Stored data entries

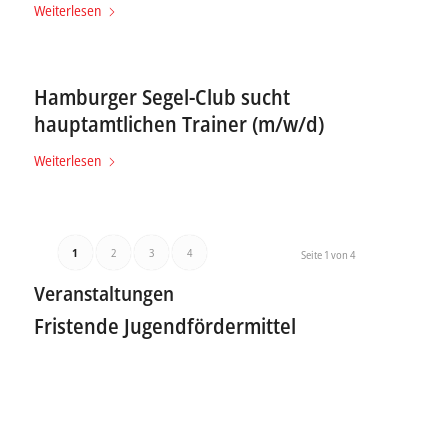
Weiterlesen
Hamburger Segel-Club sucht
hauptamtlichen Trainer (m/w/d)
Weiterlesen
1
2
3
4
Seite 1 von 4
Veranstaltungen
Fristende Jugendfördermittel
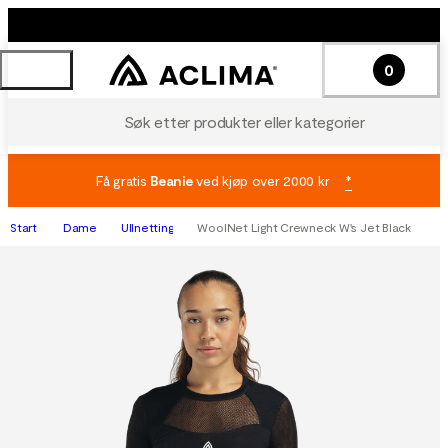
0
Søk etter produkter eller kategorier
Få gratis
Beanie
ved kjøp over 2000 kr
*
Start
Dame
Ullnetting
WoolNet Light Crewneck W's Jet Black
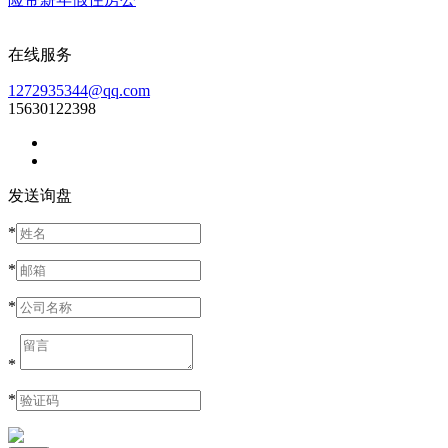
在线服务
1272935344@qq.com
15630122398
发送询盘
*
*
*
*
*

# Task prompt:
Omit the pictures and reproduce the records above exactly.

# Response to this task:
Weiterlesen
Hamburger Segel-Club sucht
hauptamtlichen Trainer (m/w/d)
Weiterlesen
1
2
3
4
Seite 1 von 4
Veranstaltungen
Fristende Jugendfördermittel
0
Søk etter produkter eller kategorier
Få gratis
Beanie
ved kjøp over 2000 kr
*
Start
Dame
Ullnetting
WoolNet Light Crewneck W's Jet Black
在线服务
1272935344@qq.com
15630122398
发送询盘
*
*
*
*
*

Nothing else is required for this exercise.